April Fool’s Day. Probably one of my least favorite days of the year. It doesn’t affect my life at all in reality, at least not with my current social relationships I have. In fact, if I didn’t go online, I would most likely forget this day exists every year. Unfortunately, I am quickly reminded of what I like to call Liar’s Day every year when I venture online to some of my favorite sites. It is the one day a year where game companies believe they have the ability to lie outright to their fans and have no consequences afterwards.
I won’t deny that some of the jokes make me laugh. Oftentimes, they are well thought out and can elicit a chuckle. Clearly, some work is put into these jokes every year. The part where this angers me is where these companies lie to us every year, and we let them get away with it! Thankfully, we have moved away from the days of when gaming sites would report these stories as fact, only telling us otherwise after the day had ended. I’m glad to see that these sites are taking their jobs seriously, as they should, but I don’t really think they should report on them in the first place. It’s a minor thing, but I feel like it just supports these lies. Now, all the blame lies with these companies.

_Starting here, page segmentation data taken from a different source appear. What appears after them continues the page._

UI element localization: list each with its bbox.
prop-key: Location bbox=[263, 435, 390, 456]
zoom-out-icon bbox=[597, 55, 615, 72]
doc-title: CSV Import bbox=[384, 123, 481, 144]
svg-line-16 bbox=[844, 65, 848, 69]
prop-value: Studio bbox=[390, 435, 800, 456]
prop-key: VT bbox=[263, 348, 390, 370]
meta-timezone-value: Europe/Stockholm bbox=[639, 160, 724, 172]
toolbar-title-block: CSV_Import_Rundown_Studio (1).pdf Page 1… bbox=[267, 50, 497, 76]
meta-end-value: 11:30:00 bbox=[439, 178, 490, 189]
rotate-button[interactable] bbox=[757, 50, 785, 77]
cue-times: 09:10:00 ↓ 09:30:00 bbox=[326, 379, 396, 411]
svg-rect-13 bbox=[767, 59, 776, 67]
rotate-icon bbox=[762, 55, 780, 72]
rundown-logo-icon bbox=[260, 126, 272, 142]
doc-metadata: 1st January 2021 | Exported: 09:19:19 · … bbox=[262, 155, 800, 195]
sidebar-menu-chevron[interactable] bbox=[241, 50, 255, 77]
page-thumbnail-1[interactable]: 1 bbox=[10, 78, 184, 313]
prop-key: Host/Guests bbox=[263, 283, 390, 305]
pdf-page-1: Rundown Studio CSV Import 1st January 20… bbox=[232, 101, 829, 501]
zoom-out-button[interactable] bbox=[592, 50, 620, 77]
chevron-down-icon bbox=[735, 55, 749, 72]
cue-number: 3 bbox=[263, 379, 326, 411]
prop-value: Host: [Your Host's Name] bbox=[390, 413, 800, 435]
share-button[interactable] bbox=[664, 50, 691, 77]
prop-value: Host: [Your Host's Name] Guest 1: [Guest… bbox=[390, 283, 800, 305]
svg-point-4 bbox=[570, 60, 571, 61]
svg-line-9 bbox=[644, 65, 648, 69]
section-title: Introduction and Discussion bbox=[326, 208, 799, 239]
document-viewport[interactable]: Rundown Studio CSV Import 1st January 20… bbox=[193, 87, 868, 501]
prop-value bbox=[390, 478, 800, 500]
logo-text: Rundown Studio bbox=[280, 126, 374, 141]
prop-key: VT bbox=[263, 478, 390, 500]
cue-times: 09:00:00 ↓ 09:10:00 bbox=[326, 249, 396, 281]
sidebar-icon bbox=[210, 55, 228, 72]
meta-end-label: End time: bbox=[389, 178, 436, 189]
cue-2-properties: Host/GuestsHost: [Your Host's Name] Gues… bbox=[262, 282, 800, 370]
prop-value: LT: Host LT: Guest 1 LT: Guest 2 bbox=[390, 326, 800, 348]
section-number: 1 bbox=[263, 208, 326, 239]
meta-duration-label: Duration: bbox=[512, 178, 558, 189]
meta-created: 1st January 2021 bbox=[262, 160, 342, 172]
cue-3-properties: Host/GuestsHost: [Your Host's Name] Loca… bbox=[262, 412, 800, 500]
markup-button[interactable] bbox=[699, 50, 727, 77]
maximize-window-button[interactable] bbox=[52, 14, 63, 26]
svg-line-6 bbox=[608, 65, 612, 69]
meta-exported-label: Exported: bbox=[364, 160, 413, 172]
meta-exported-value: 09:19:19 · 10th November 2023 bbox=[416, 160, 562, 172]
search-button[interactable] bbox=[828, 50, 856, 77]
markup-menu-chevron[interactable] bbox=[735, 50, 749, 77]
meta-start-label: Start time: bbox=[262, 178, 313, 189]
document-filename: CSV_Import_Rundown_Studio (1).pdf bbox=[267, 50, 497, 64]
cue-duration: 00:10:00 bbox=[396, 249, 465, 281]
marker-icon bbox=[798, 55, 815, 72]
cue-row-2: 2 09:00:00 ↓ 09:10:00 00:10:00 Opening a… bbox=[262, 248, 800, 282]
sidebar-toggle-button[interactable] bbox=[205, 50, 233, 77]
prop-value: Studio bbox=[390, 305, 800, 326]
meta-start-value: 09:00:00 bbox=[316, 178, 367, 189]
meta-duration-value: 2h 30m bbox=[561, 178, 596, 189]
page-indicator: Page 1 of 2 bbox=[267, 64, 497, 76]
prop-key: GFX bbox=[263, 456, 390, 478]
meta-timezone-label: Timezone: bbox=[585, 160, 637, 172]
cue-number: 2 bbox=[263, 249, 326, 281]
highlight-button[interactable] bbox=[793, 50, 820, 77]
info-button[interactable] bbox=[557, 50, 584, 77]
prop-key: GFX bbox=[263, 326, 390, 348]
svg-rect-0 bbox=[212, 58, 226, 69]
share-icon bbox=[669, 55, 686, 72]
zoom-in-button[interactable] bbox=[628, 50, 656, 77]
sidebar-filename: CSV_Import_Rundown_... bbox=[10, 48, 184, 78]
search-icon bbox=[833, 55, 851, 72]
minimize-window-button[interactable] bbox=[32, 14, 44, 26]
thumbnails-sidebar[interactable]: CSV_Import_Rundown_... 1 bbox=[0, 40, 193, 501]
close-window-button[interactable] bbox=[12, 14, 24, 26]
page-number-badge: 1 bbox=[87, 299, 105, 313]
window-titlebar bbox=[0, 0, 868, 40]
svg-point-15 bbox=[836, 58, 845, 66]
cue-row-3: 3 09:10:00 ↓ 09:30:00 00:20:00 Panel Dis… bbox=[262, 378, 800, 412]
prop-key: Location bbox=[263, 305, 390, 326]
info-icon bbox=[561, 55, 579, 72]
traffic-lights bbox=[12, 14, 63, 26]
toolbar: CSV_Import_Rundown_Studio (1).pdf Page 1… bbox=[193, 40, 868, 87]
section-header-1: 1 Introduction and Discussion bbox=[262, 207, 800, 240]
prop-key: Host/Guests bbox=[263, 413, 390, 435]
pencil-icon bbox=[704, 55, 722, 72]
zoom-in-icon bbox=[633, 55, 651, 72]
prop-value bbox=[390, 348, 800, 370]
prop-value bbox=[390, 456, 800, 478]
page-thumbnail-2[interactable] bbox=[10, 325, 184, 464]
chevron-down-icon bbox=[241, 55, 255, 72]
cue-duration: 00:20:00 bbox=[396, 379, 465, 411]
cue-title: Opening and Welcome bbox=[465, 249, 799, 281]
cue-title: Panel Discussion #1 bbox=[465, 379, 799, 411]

This can even be a harmful thing for some sites. Today, GamesBeat reported on the supposed information that Adam Boyes would become the new head of EA. This information apparently came in an e-mail directly from EA. The writer in question tried to get confirmation on this but hadn’t heard back at the time he published his story. Quite possibly, since the story came directly from EA, they didn’t respond in order to perpetuate this joke. While I don’t think the writer should have reported on this story without that confirmation, all of the blame lies with EA. I would expect an e-mail from an official game company to be perfectly legit too. This is news that is a little far-fetched but could be truthful in the right circumstances. It wasn’t, however, and made a writer look like a fool and potentially confused fans of EA. (Editor’s Note: We did briefly publish the story, and we apologize for our poor judgment. The person who sent us the e-mail, however, wasn’t from EA, and the company had no involvement with the article.)
Some of the best jokes go the extra mile. They put together a video or images that try to support the lie. While these are clever and elaborate, it makes my wonder why they bothered to spend the time and resources to make them. In the current economy, particularly the way that the games business has been going the last few years, why would anyone waste time on jokes like these? It seems like every week another developer is fired or disbands. I’m sure those guys and girls would like to be working. If you have money to throw away, give it to them. Don’t waste it on a stupid joke that doesn’t really benefit anyone.
You may be wanting to call me a fun-hating jerk at this point. Feel free, but that’s not the point I’m trying to get across. I think that these gags are often quite funny; I just wonder why companies bother with them. This is a fairly recent trend in gaming and one I would love to see disappear before too much longer. I would like to get on the Internet on April Fool’s Day and actually believe everything I read, like every other day (well, for the most part). I’m not saying that game companies should be full of mindless drones who work 80-hour weeks and never sleep. A little fun is fine; just don’t have it at the expense of your fanbase.